▸ AIM OF THE TASK:
Between the line containing "ENTREPRISE DE COUVERTURE 36" and the line containing "Plug en play" lies a run of lines; give that run again exactly, with both of those lines, and nothing else from the entries below.

▸ DATA RECORDS:

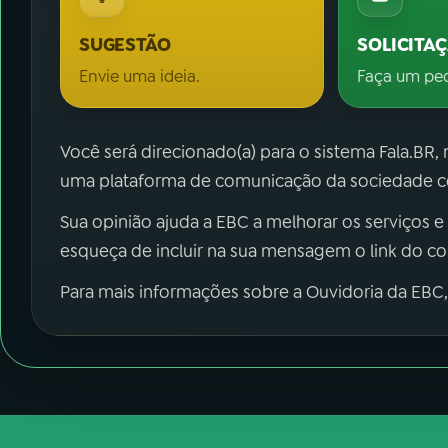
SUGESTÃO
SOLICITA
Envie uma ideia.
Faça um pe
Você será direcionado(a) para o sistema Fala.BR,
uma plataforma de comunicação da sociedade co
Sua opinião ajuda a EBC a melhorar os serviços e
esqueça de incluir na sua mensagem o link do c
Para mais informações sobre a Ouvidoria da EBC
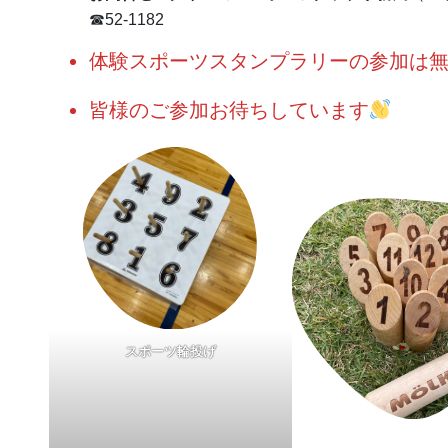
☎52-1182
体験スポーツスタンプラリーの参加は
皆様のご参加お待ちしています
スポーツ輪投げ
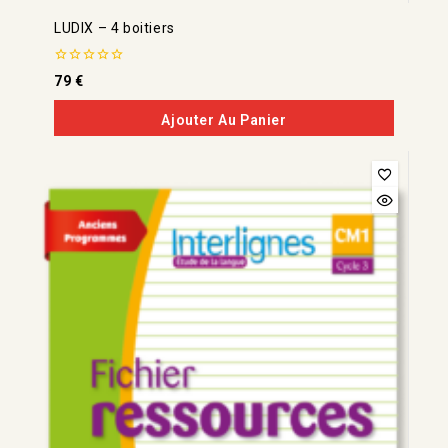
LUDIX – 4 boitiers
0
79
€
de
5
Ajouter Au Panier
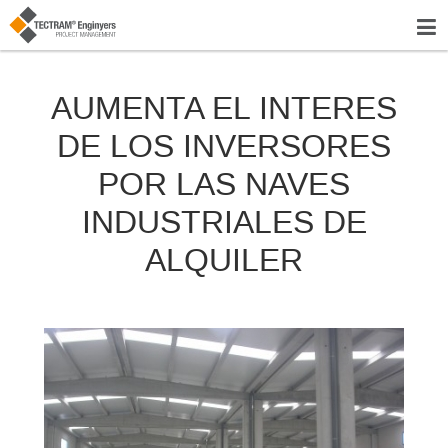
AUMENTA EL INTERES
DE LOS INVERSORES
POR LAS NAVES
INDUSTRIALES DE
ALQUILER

* * *

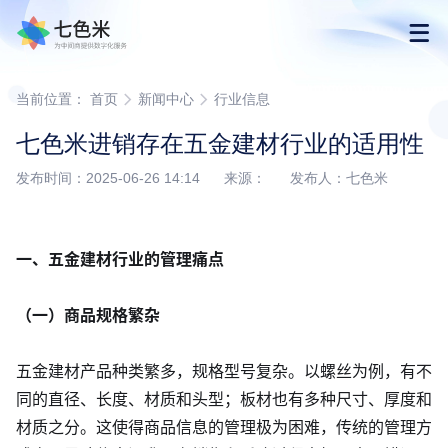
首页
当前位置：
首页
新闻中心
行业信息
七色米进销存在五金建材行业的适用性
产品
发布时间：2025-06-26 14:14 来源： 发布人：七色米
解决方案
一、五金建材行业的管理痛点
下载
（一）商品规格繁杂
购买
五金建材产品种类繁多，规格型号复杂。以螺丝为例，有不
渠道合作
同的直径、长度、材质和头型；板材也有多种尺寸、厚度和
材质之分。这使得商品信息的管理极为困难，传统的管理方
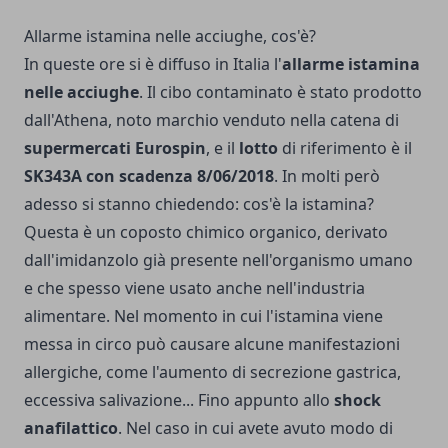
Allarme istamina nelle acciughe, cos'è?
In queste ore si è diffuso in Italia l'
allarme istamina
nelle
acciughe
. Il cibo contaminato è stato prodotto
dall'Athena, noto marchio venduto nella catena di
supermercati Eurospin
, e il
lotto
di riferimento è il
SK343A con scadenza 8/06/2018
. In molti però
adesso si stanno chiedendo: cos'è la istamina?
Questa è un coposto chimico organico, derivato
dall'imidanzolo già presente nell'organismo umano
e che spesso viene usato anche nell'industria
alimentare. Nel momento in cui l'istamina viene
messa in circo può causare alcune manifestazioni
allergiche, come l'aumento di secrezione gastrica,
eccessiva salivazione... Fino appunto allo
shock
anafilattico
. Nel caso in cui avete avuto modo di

* * *

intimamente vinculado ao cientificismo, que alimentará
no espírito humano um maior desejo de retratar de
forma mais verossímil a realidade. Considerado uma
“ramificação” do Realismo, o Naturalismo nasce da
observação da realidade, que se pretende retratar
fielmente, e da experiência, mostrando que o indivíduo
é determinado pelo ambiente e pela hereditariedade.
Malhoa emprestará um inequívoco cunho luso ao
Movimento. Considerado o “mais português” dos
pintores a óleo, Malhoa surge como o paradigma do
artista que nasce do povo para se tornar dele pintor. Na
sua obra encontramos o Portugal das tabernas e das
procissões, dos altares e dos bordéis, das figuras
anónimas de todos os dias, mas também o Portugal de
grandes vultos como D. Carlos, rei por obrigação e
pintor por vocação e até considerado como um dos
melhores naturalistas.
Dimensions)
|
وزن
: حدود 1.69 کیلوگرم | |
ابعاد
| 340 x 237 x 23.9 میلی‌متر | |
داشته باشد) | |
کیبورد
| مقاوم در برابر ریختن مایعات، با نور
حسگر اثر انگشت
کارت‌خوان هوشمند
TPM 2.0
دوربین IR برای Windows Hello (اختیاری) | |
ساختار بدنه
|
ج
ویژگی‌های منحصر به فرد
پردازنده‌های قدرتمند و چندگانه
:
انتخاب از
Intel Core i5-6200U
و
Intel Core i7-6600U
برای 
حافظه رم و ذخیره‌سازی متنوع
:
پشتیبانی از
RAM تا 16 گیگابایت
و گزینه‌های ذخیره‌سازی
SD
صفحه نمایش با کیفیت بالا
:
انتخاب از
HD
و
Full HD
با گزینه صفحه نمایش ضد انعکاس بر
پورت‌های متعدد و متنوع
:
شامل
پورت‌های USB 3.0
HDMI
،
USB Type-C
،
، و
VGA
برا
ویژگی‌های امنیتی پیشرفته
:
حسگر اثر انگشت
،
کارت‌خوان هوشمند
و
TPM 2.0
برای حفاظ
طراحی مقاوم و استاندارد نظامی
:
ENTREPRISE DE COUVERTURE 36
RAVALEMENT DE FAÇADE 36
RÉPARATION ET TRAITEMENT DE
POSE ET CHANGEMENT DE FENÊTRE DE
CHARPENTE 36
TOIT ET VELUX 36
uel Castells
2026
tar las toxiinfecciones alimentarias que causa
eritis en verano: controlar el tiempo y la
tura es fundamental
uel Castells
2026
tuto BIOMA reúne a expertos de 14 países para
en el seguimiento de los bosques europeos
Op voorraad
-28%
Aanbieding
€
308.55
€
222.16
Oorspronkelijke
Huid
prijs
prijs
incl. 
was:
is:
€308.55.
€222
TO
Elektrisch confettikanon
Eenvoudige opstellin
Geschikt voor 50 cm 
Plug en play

▸ COMPLETED EXERCISE:
ENTREPRISE DE COUVERTURE 36
RAVALEMENT DE FAÇADE 36
RÉPARATION ET TRAITEMENT DE
POSE ET CHANGEMENT DE FENÊTRE DE
CHARPENTE 36
TOIT ET VELUX 36
uel Castells
2026
tar las toxiinfecciones alimentarias que causa
eritis en verano: controlar el tiempo y la
tura es fundamental
uel Castells
2026
tuto BIOMA reúne a expertos de 14 países para
en el seguimiento de los bosques europeos
Op voorraad
-28%
Aanbieding
€
308.55
€
222.16
Oorspronkelijke
Huid
prijs
prijs
incl. 
was:
is:
€308.55.
€222
TO
Elektrisch confettikanon
Eenvoudige opstellin
Geschikt voor 50 cm 
Plug en play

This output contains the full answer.